From: Marc Zyngier <maz@kernel.org>
To: Akihiko Odaki <odaki@rsg.ci.i.u-tokyo.ac.jp>
Cc: Oliver Upton <oupton@kernel.org>, Joey Gouly <joey.gouly@arm.com>,
Suzuki K Poulose <suzuki.poulose@arm.com>,
Zenghui Yu <yuzenghui@huawei.com>,
Catalin Marinas <catalin.marinas@arm.com>,
Will Deacon <will@kernel.org>, Kees Cook <kees@kernel.org>,
"Gustavo A. R. Silva" <gustavoars@kernel.org>,
Paolo Bonzini <pbonzini@redhat.com>,
Jonathan Corbet <corbet@lwn.net>, Shuah Khan <shuah@kernel.org>,
linux-arm-kernel@lists.infradead.org, kvmarm@lists.linux.dev,
linux-kernel@vger.kernel.org, linux-hardening@vger.kernel.org,
devel@daynix.com, kvm@vger.kernel.org, linux-doc@vger.kernel.org,
linux-kselftest@vger.kernel.org
Subject: Re: [PATCH v7 3/4] KVM: arm64: PMU: Introduce FIXED_COUNTERS_ONLY
Date: Mon, 20 Apr 2026 14:53:15 +0100 [thread overview]
Message-ID: <86ldeh20xg.wl-maz@kernel.org> (raw)
In-Reply-To: <ad44c69e-2f99-4f31-81b4-faae52eea080@rsg.ci.i.u-tokyo.ac.jp>
On Mon, 20 Apr 2026 13:07:15 +0100,
Akihiko Odaki <odaki@rsg.ci.i.u-tokyo.ac.jp> wrote:
>
> On 2026/04/20 18:51, Marc Zyngier wrote:
> > On Mon, 20 Apr 2026 09:36:16 +0100,
> > Akihiko Odaki <odaki@rsg.ci.i.u-tokyo.ac.jp> wrote:
> >>
> >> On 2026/04/20 2:19, Marc Zyngier wrote:
> >>> On Sat, 18 Apr 2026 09:14:25 +0100,
> >>> Akihiko Odaki <odaki@rsg.ci.i.u-tokyo.ac.jp> wrote:
> >>>>
> >>>> On a heterogeneous arm64 system, KVM's PMU emulation is based on the
> >>>> features of a single host PMU instance.

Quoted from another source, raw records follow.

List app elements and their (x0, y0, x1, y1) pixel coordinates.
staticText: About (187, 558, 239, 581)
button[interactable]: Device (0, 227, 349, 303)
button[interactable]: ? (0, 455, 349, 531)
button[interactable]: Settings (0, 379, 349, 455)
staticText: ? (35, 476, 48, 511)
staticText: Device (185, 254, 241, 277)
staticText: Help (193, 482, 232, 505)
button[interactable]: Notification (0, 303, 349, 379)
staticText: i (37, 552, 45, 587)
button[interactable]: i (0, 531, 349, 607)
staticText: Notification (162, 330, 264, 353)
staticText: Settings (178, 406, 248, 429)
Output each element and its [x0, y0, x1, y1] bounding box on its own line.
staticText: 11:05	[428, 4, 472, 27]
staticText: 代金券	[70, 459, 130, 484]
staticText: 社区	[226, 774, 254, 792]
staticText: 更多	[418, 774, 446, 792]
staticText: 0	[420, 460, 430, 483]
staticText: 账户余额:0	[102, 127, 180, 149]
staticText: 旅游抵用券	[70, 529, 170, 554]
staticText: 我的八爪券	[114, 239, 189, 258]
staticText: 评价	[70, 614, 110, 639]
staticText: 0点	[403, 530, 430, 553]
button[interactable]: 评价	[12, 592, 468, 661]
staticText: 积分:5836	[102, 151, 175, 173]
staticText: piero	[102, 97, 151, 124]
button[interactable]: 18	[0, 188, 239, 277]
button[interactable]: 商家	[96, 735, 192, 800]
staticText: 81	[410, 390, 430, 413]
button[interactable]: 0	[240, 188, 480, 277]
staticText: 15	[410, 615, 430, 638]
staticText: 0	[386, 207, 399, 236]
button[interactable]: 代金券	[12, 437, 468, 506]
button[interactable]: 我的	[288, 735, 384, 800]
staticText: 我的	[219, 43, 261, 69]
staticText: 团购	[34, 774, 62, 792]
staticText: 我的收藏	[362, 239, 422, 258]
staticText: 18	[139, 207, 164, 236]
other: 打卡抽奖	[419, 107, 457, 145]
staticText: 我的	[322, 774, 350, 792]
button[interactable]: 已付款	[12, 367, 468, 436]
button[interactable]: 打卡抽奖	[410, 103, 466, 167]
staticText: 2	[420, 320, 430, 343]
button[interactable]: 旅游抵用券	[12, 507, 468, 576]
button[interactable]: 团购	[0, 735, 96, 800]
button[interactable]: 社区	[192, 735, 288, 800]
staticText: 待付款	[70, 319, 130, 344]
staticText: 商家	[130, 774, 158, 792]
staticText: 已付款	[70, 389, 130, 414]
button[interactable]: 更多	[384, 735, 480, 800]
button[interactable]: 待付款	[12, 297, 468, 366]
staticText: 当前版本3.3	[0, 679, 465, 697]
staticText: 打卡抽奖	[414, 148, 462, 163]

When a vCPU is migrated to a
> >>>> pCPU with an incompatible PMU, counters such as PMCCNTR_EL0 stop
> >>>> incrementing.
> >>>>
> >>>> Although this behavior is permitted by the architecture, Windows does
> >>>> not handle it gracefully and may crash with a division-by-zero error.
> >>>>
> >>>> The current workaround requires VMMs to pin vCPUs to a set of pCPUs
> >>>> that share a compatible PMU. This is difficult to implement correctly in
> >>>> QEMU/libvirt, where pinning occurs after vCPU initialization, and it
> >>>> also restricts the guest to a subset of available pCPUs.
> >>>>
> >>>> Introduce the KVM_ARM_VCPU_PMU_V3_FIXED_COUNTERS_ONLY attribute to
> >>>> create a "fixed-counters-only" PMU. When set, KVM exposes a PMU that is
> >>>> compatible with all pCPUs but that does not support programmable
> >>>> event counters which may have different feature sets on different PMUs.
> >>>>
> >>>> This allows Windows guests to run reliably on heterogeneous systems
> >>>> without crashing, even without vCPU pinning, and enables VMMs to
> >>>> schedule vCPUs across all available pCPUs, making full use of the host
> >>>> hardware.
> >>>>
> >>>> Much like KVM_ARM_VCPU_PMU_V3_IRQ and other read-write attributes, this
> >>>> attribute provides a getter that facilitates kernel and userspace
> >>>> debugging/testing.
> >>>
> >>> OK, so that's the sales pitch. But how is it implemented? I would like
> >>> to be able to read a high-level description of the implementation
> >>> trade-offs.
> >>
> >> Implementation-wise it is very trivial. Essentially the following
> >> addition in kvm_arm_pmu_v3_get_attr() is the entire implementation:
> >> + case KVM_ARM_VCPU_PMU_V3_FIXED_COUNTERS_ONLY:
> >> + if (test_bit(KVM_ARCH_FLAG_PMU_V3_FIXED_COUNTERS_ONLY,
> >> &vcpu->kvm->arch.flags))
> >> + return 0;
> >>
> >> Both its functionality and code complexity is trivial. So we can argue that:
> >> - the functionality is too trivial to be useful or
> >> - the interface/implementation complexity is so trivial that it does not
> >> incur maintenance burden
> >>
> >> In this case the selftest uses the getter so I was more inclined to
> >> have it, but adding one just for the selftest sounds too ad-hoc, so
> >> here I looked into other attributes to ensure that it was not
> >> introducing inconsistency with existing interfaces.
> >>
> >> As the result, I found there are other read-write attributes; in fact
> >> there are more read-write attributes than write-only ones.
> >
> > You're completely missing the point. I'm referring to the whole of the
> > commit message, which is more of a marketing slide than a technical
> > description.
>
> In terms of implementation, the obvious tradeoff is that it adds more
> code to implement the feature. One thing to note is that
> kvm_vcpu_load_pmu() is added and is called each time a vCPU migrates
> across pCPUs. The heavy part, making the KVM_REQ_RELOAD_PMU request,
> only happens when the feature is enabled.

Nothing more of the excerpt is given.